In these cases, provide support phone numbers for the device manufacturer, and the ebook vendor, if they will take support requests directly from patrons: some do, I’m told. More on that, later.
Putting the cart before the horse
I know that you are thinking: By the time the patron shows up with their ereader and notebook, if the library hasn’t prepared a strategy for these situations, isn’t the reference interview pretty much sunk? Yep. The truth is, so much of what we attempt to do to assist patrons in an impromptu session at a public desk or over the phone amounts to meatball surgery. Stopgaps. To be successful with these interviews, the library must set up resources so that staff members are equipped to adequately deal with the various problems.
Are you a manager or administrator who thinks everything with ebooks in libraries must be fine because your usage keeps increasing? And now that we have the Kindle, we have absolutely nothing to worry about? Talk to your staff to find out the amount of time required to troubleshoot patrons’ ebook issues. Learn what specific problems patrons are having. Make decisions about what staff can and—given the constraints of day to day operations in your library—can’t do.
What can libraries do?
- Most importantly, train staff on ereaders
- Offer dedicated classes on ereaders
- Partner with local retailers (Barnes & Noble, Best Buy, etc) to have their staff come and demonstrate devices at “petting zoo” events or classes
- Document solutions to specific technological issues that staff have addressed and make that information available to staff. Use an Excel spreadsheet. A notebook. Whatever works.
Helping patrons attain basic computer/ereaders skills: that’s on us. The ability to use an ereader is becoming an essential skill for literacy and therefore is part of our mission: this fact that should inform our motivations for teaching these skills.

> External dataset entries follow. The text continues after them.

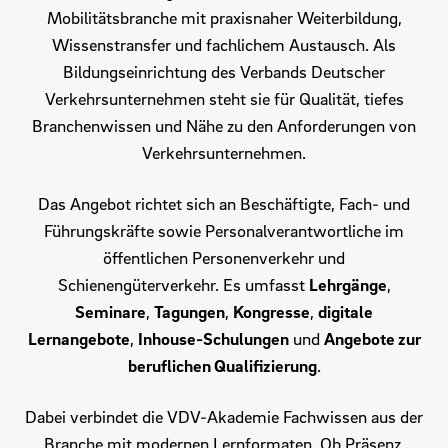
Mobilitätsbranche mit praxisnaher Weiterbildung,
Wissenstransfer und fachlichem Austausch. Als
Bildungseinrichtung des Verbands Deutscher
Verkehrsunternehmen steht sie für Qualität, tiefes
Branchenwissen und Nähe zu den Anforderungen von
Verkehrsunternehmen.
Das Angebot richtet sich an Beschäftigte, Fach- und
Führungskräfte sowie Personalverantwortliche im
öffentlichen Personenverkehr und
Schienengüterverkehr. Es umfasst
Lehrgänge
,
Seminare
,
Tagungen
,
Kongresse
,
digitale
Lernangebote
,
Inhouse-Schulungen
und
Angebote zur
beruflichen Qualifizierung
.
Dabei verbindet die VDV-Akademie Fachwissen aus der
Branche mit modernen Lernformaten. Ob Präsenz,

When patrons’ technological problems exceed our mission, another major problem with ebooks in libraries is patent. When an ebook provider requires library staff to provide front-line tech support for their products, and refuses to make their own customer service agents available directly to patrons, they have in effect outsourced their tech support services to libraries at no cost to them. It is just another facet of ebooks in libraries that is symptomatic of the fact that libraries have no voice in dealing with publishers of vendors of electronic content. Direct tech support may become available as a service, but with à la carte pricing: a pricy side dish added to an already exorbitant entrée.

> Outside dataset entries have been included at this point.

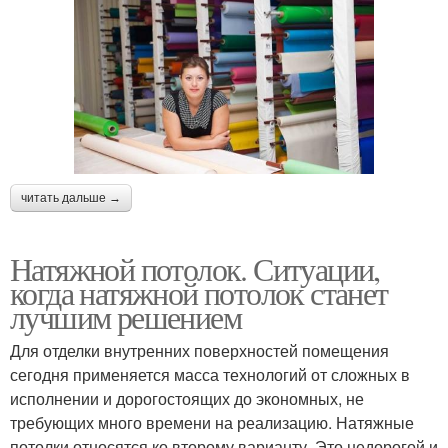
читать дальше →
Натяжной потолок. Ситуации,
когда натяжной потолок станет
лучшим решением
Для отделки внутренних поверхностей помещения
сегодня применяется масса технологий от сложных в
исполнении и дорогостоящих до экономных, не
требующих много времени на реализацию. Натяжные
потолки относятся ко второму варианту. Это недорогой и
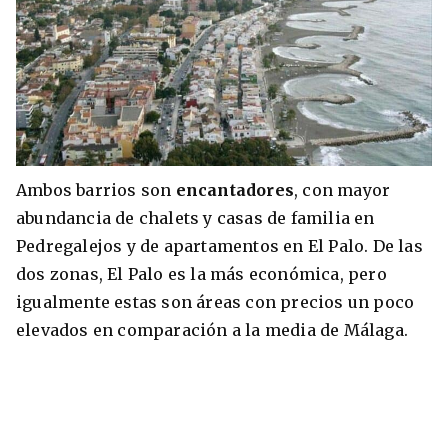
Ambos barrios son
encantadores
, con mayor
abundancia de chalets y casas de familia en
Pedregalejos y de apartamentos en El Palo. De las
dos zonas, El Palo es la más económica, pero
igualmente estas son áreas con precios un poco
elevados en comparación a la media de Málaga.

Without a voice, libraries cannot advocate on behalf our communities. We can’t work for something better when we have no place at the table. At the local level, we may get so mired in the problems associated with providing electronic content that we may not see broader issues at play. If we don’t come together to engage publishers and aggregators as an industry, we can’t effect change that will improve the state of electronic content in libraries.
I mentioned the importance of training staff. An essential problem is that many of our library staff –including many librarians –aren’t ebook-literate. How can we advocate for our patrons with regard to technology if we do not understand it, ourselves?